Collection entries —
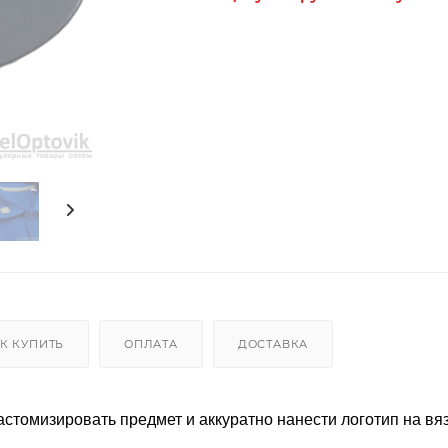
К КУПИТЬ
ОПЛАТА
ДОСТАВКА
стомизировать предмет и аккуратно нанести логотип на вя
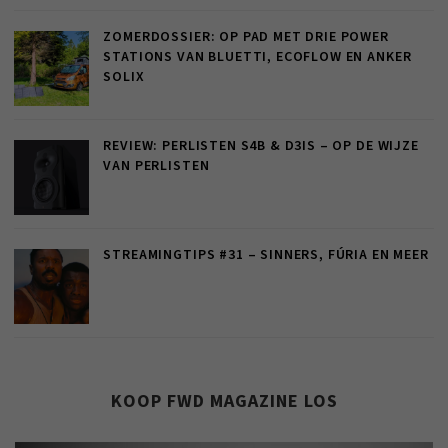
ZOMERDOSSIER: OP PAD MET DRIE POWER
STATIONS VAN BLUETTI, ECOFLOW EN ANKER
SOLIX
REVIEW: PERLISTEN S4B & D3IS – OP DE WIJZE
VAN PERLISTEN
STREAMINGTIPS #31 – SINNERS, FÚRIA EN MEER
KOOP FWD MAGAZINE LOS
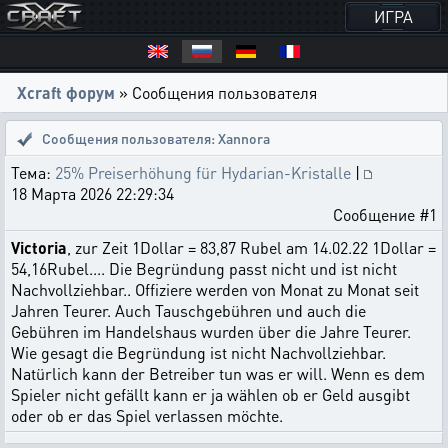
ИГРА
Xcraft форум
» Сообщения пользователя
Сообщения пользователя: Xannora
Тема:
25% Preiserhöhung für Hydarian-Kristalle
|
18 Марта 2026 22:29:34
Сообщение #1
Victoria
, zur Zeit 1Dollar = 83,87 Rubel am 14.02.22 1Dollar =
54,16Rubel.... Die Begründung passt nicht und ist nicht
Nachvollziehbar.. Offiziere werden von Monat zu Monat seit
Jahren Teurer. Auch Tauschgebühren und auch die
Gebühren im Handelshaus wurden über die Jahre Teurer.
Wie gesagt die Begründung ist nicht Nachvollziehbar.
Natürlich kann der Betreiber tun was er will. Wenn es dem
Spieler nicht gefällt kann er ja wählen ob er Geld ausgibt
oder ob er das Spiel verlassen möchte.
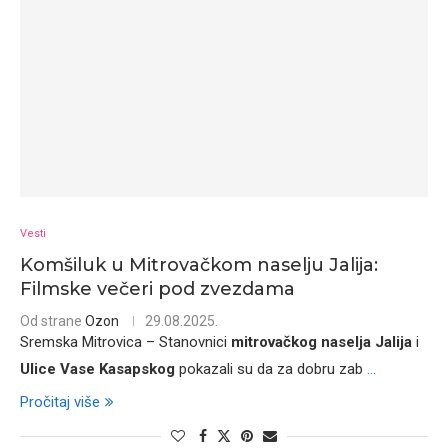
Vesti
Komšiluk u Mitrovačkom naselju Jalija:
Filmske večeri pod zvezdama
Od strane
Ozon
29.08.2025.
Sremska Mitrovica – Stanovnici
mitrovačkog naselja Jalija
i
Ulice Vase Kasapskog
pokazali su da za dobru zab
...
Pročitaj više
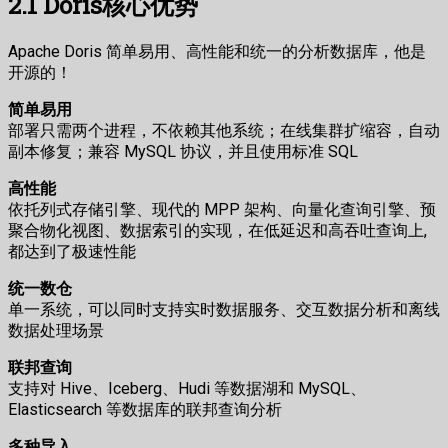
2.1 Doris核心优势
Apache Doris 简单易用、高性能和统一的分析数据库，他是
开源的！
简单易用
部署只需两个进程，不依赖其他系统；在线集群扩缩容，自动
副本修复；兼容 MySQL 协议，并且使用标准 SQL
高性能
依托列式存储引擎、现代的 MPP 架构、向量化查询引擎、预
聚合物化视图、数据索引的实现，在低延迟和高吞吐查询上,
都达到了极速性能
统一数仓
单一系统，可以同时支持实时数据服务、交互数据分析和离线
数据处理场景
联邦查询
支持对 Hive、Iceberg、Hudi 等数据湖和 MySQL、
Elasticsearch 等数据库的联邦查询分析
多种导入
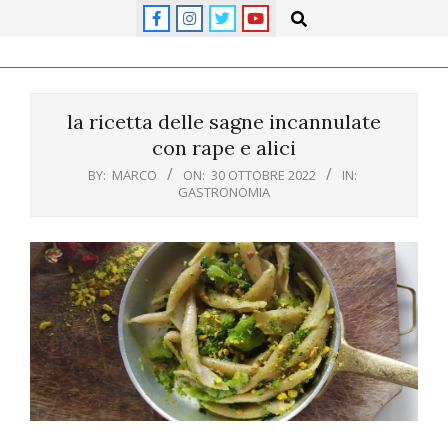
Skip
Search
to
content
Primary
Navigation
la ricetta delle sagne incannulate
Menu
con rape e alici
BY:
MARCO
ON:
30 OTTOBRE 2022
IN:
GASTRONOMIA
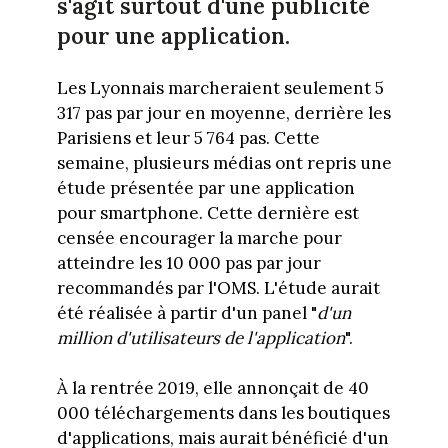
s'agit surtout d'une publicité
pour une application.
Les Lyonnais marcheraient seulement 5
317 pas par jour en moyenne, derrière les
Parisiens et leur 5 764 pas. Cette
semaine, plusieurs médias ont repris une
étude présentée par une application
pour smartphone. Cette dernière est
censée encourager la marche pour
atteindre les 10 000 pas par jour
recommandés par l'OMS. L'étude aurait
été réalisée à partir d'un panel "
d'un
million d'utilisateurs de l'application
".
À la rentrée 2019, elle annonçait de 40
000 téléchargements dans les boutiques
d'applications, mais aurait bénéficié d'un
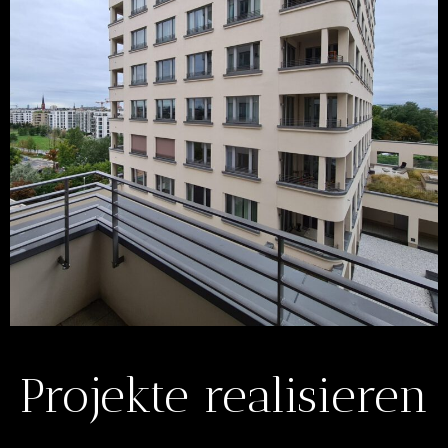
Projekte realisieren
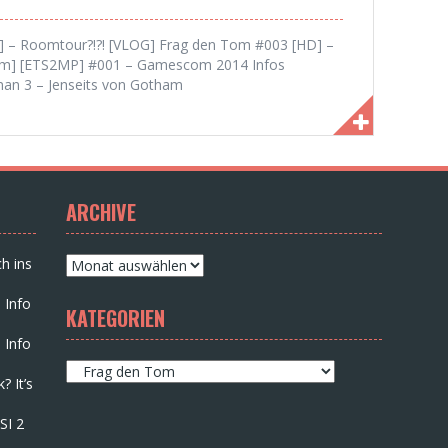
D] – Roomtour?!?! [VLOG] Frag den Tom #003 [HD] –
cam] [ETS2MP] #001 – Gamescom 2014 Infos
n 3 – Jenseits von Gotham
ARCHIVE
Archive
h ins
 Info
KATEGORIEN
 Info
Kategorien
? It’s
SI 2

WHAT NEEDS TO BE DONE — Please output all the records above exactly, leaving out every picture.

ANSWER FOR THE TASK —
К КУПИТЬ
ОПЛАТА
ДОСТАВКА
стомизировать предмет и аккуратно нанести логотип на вя
ZOMERDOSSIER: OP PAD MET DRIE POWER
STATIONS VAN BLUETTI, ECOFLOW EN ANKER
SOLIX
REVIEW: PERLISTEN S4B & D3IS – OP DE WIJZE
VAN PERLISTEN
STREAMINGTIPS #31 – SINNERS, FÚRIA EN MEER
KOOP FWD MAGAZINE LOS
ИГРА
Xcraft форум
» Сообщения пользователя
Сообщения пользователя: Xannora
Тема:
25% Preiserhöhung für Hydarian-Kristalle
|
18 Марта 2026 22:29:34
Сообщение #1
Victoria
, zur Zeit 1Dollar = 83,87 Rubel am 14.02.22 1Dollar =
54,16Rubel.... Die Begründung passt nicht und ist nicht
Nachvollziehbar.. Offiziere werden von Monat zu Monat seit
Jahren Teurer. Auch Tauschgebühren und auch die
Gebühren im Handelshaus wurden über die Jahre Teurer.
Wie gesagt die Begründung ist nicht Nachvollziehbar.
Natürlich kann der Betreiber tun was er will. Wenn es dem
Spieler nicht gefällt kann er ja wählen ob er Geld ausgibt
oder ob er das Spiel verlassen möchte.
Vesti
Komšiluk u Mitrovačkom naselju Jalija:
Filmske večeri pod zvezdama
Od strane
Ozon
29.08.2025.
Sremska Mitrovica – Stanovnici
mitrovačkog naselja Jalija
i
Ulice Vase Kasapskog
pokazali su da za dobru zab
...
Pročitaj više
2.1 Doris核心优势
Apache Doris 简单易用、高性能和统一的分析数据库，他是
开源的！
简单易用
部署只需两个进程，不依赖其他系统；在线集群扩缩容，自动
副本修复；兼容 MySQL 协议，并且使用标准 SQL
高性能
依托列式存储引擎、现代的 MPP 架构、向量化查询引擎、预
聚合物化视图、数据索引的实现，在低延迟和高吞吐查询上,
都达到了极速性能
统一数仓
单一系统，可以同时支持实时数据服务、交互数据分析和离线
数据处理场景
联邦查询
支持对 Hive、Iceberg、Hudi 等数据湖和 MySQL、
Elasticsearch 等数据库的联邦查询分析
多种导入
Skip
Search
to
content
Primary
Navigation
la ricetta delle sagne incannulate
Menu
con rape e alici
BY:
MARCO
ON:
30 OTTOBRE 2022
IN:
GASTRONOMIA
s'agit surtout d'une publicité
pour une application.
Les Lyonnais marcheraient seulement 5
317 pas par jour en moyenne, derrière les
Parisiens et leur 5 764 pas. Cette
semaine, plusieurs médias ont repris une
étude présentée par une application
pour smartphone. Cette dernière est
censée encourager la marche pour
atteindre les 10 000 pas par jour
recommandés par l'OMS. L'étude aurait
été réalisée à partir d'un panel "
d'un
million d'utilisateurs de l'application
".
À la rentrée 2019, elle annonçait de 40
000 téléchargements dans les boutiques
d'applications, mais aurait bénéficié d'un
Projekte realisieren
D] – Roomtour?!?! [VLOG] Frag den Tom #003 [HD] –
cam] [ETS2MP] #001 – Gamescom 2014 Infos
n 3 – Jenseits von Gotham
ARCHIVE
Archive
h ins
 Info
KATEGORIEN
 Info
Kategorien
? It’s
SI 2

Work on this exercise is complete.